Hits and Misses

Hits and Misses

Thursday, November 7, 2013

"The Great Day That Dawns": The Source for a Kitlinguharmiut Song and My Redaction

Judging from the number of quotations on the web, this song from the Kitlinguharmiut or "Copper" Eskimo people (they made copper tools) has had a remarkably widespread and pervasive influence.  The US Department of Health has even used part of its concluding lines as the title for a handbook on suicide prevention:  To Live To See The Great Day That Dawns . . . Preventing Suicide by American Indian and Alaska Native Youth and Young Adults.  I read this song for the first time about ten years or so ago, when I was researching the hunting cultures of Northern Indians and of the Inuit, and it made a great impression on me.

I copied the English translation of the song and subsequently rewrote it.  I wasn't concerned about altering the integrity of the original:  after all, that was already at two removes.  This song first had been translated into Danish and that version then had been translated into English.  If you want to be strict about it, every translation is a betrayal, an idea expressed more succinctly in Italian:  traduttore, traditore.

Recently, as part of an extended conversation, I wrote down my redacted version and sent it to a group of friends that included Steve Bodio, who wanted to post it on his blog Querencia.  He asked me where it was from, and I told him that I'd reworked it but had lost my note on its source.  After Steve posted it, "Anonymous" then commented that a longer version could be found in Nick Jans's excellent The Last Light Breaking.  That is correct, on both counts:  that book gives the source, and that book is indeed excellent.  Thanks to Jans's citation of The Report of the Fifth Thule Expedition 1921-24 by Knud Rasmussen, I was able to run down the original English translation.  It can be found in Rasmussen's  Intellectual Culture of the Hudson Bay Eskimos (Report of the Fifth Thule Expedition 1921-24.  Trans.
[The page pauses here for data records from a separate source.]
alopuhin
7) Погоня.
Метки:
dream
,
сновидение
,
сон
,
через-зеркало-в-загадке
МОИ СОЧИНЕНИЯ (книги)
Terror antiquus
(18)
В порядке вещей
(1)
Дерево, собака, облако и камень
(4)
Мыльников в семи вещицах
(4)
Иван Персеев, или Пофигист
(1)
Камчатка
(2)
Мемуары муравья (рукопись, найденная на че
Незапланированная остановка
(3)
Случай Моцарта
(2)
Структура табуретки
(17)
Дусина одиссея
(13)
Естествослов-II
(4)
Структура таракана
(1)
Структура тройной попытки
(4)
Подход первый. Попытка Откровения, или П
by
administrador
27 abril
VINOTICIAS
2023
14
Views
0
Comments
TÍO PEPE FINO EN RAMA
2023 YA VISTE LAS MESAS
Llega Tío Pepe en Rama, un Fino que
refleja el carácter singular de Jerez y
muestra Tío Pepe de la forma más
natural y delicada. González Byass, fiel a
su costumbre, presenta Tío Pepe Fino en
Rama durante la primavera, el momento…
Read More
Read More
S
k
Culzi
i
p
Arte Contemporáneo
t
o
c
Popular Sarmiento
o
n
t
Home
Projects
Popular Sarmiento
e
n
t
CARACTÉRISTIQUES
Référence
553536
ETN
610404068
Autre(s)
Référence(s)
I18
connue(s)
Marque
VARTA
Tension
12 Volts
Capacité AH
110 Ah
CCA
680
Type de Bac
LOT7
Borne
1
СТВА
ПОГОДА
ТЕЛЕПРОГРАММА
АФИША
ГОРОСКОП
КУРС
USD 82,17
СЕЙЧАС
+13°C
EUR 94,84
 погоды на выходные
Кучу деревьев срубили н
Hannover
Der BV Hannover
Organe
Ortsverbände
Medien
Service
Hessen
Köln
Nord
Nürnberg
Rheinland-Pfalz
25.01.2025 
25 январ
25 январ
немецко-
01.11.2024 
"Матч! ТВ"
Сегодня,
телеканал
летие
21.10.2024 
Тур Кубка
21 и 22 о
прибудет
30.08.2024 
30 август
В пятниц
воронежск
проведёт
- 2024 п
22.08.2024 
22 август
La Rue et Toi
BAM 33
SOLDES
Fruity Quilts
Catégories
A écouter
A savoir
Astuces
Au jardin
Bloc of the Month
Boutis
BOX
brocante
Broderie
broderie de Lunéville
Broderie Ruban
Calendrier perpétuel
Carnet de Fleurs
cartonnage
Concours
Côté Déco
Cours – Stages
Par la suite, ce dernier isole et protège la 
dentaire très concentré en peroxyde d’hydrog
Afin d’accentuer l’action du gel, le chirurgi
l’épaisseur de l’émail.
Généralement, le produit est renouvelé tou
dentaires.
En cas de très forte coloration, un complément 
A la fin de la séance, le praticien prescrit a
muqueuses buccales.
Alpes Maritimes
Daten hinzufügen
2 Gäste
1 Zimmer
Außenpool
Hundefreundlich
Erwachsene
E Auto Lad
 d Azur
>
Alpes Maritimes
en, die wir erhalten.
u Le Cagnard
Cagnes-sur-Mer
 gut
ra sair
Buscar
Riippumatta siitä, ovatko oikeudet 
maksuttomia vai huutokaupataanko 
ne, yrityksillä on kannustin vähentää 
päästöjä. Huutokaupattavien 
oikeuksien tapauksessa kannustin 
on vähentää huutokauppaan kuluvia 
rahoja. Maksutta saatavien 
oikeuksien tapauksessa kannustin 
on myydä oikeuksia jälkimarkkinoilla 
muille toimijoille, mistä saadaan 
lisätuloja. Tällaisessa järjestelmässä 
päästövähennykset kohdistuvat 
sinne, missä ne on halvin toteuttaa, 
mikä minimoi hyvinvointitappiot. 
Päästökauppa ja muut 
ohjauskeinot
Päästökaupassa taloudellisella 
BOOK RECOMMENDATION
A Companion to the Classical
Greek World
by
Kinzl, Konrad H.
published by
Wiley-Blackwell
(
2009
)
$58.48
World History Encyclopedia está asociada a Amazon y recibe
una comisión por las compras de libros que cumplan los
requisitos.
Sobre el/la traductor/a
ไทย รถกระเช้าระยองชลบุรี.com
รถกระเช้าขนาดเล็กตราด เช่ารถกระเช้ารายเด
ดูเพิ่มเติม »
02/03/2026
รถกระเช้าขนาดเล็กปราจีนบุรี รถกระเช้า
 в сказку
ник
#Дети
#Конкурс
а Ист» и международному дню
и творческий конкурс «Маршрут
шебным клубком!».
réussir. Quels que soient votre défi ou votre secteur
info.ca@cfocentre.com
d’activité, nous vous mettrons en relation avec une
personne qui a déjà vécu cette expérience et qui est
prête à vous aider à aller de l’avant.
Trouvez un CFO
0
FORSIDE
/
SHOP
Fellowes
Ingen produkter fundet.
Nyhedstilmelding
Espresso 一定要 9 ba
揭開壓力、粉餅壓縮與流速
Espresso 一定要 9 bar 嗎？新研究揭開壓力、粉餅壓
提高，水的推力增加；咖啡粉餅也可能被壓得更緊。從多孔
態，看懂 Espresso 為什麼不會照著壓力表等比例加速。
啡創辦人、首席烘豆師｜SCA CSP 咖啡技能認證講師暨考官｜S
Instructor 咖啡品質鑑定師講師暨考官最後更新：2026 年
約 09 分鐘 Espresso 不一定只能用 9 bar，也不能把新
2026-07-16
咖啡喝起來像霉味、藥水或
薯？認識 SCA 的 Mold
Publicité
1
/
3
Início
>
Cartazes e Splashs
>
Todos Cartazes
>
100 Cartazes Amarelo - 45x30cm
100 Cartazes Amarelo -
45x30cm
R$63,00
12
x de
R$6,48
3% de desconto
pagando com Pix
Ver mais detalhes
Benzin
W. E. Calvert. [Copenhagen:  Gyldendalkse Boghandel, Nordisk Forlag, 1932]), IX, 53.  I believe that this is the first time it has been quoted on the web with a full citation. 

It goes as follows:

     And I think over again
     My small adventures
     When from a shore wind I drifted out
     In my kayak
     And thought I was in danger.
     My fears,
     Those small ones
     That I thought so big,
     For all the vital things
     I had to get and to reach.
     __ __ __

     And yet, there is only
     One great thing,
     The only thing:
     To live to see in huts and on journeys
     The great day that dawns,
     And the light that fills the world.
     __ __ __

I felt by shortening the song and dividing it into three quatrains it could be more expressive and, perhaps, even more emphatic.  I was pleased enough with my version that I decided to inscribe on a canoe paddle I'd made.  That might have been a good idea, but my execution wasn't.   Although my handwriting was legible, the design didn't look right on the blade of the paddle, so I erased it.  Apparently, I then tossed the notes I had made on the source of this song, keeping only the version I had reworked on my computer.

Now that the source is clear, here is my reworked version:

     Kitlinguharmiut Song

     As I recall once more
     The time I drifted out
     On an off-shore wind
     And believed I was in danger,

     I recall again my fears,
     Those small ones I thought so big,
     For all the things I hadn't yet
     Accomplished in my life.
     Yet there is only one big thing
     That truly matters:  to live
     To see the great day that dawns
     And the light that fills the world.